Bilecik’te tarımsal sulama zarar görüyor. Günyurdu ve Esere barajlarındaki su seviyelerinin düşmesi, tarım alanlarında verim kaybına zemin hazırlıyor. Özellikle şerbetçi otu ve boncuk fasulyesi gibi sulamaya bağımlı ürünlerde üretimde gerileme söz konusu. 11 bin 400 dekar alanda kullanılan sulama göletlerinde su azalması, ürün verimlerini aşağı yönlü etkiliyor.
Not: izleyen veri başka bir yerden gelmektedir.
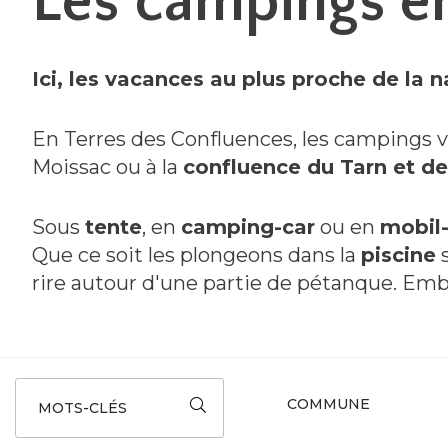
Les campings en
Ici, les vacances au plus proche de la n
En Terres des Confluences, les campings v
Moissac ou à la
confluence du Tarn et de
Sous
tente
, en
camping-car
ou en
mobil
Que ce soit les plongeons dans la
piscine
s
rire autour d'une partie de pétanque. Em
MOTS-CLÉS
Osmaniye’de Aslantaş, Mehmetli ve Kalecik barajlarında doluluklar düşüyor. Bu bölgede tarımsal sulamaya dayalı ekonomik faaliyetler zayıflarken, baraj hacimleri 2024’te görülen seviyelerin çok altında seyrediyor. Tekirdağ’daki Kırkkepenekli Göleti de kuraklığın etkileriyle kuruma yaklaşmış durumda; tarımsal sulama amacıyla kullanılan bu gölette su seviyesi dramatik biçimde azalmış durumda.
Genel tablo olarak kuraklık, şehirlerin içme suyu güvenliğini ve tarımsal üretim potansiyelini tehdit ediyor. Yağışların az olması, sıcaklıkların yüksek seyrini sürdürmesi ve bu durumun buharlaşmayı tetiklemesiyle birlikte, baraj kapasiteleri üzerinde baskı artıyor ve uzun vadeli planlamalarda ciddi riskler doğuruyor. Bu süreç, sadece günlük yaşamı değil ekonomiyi ve gıda güvenliğini de kapsayan geniş bir kırılganlık yaratıyor.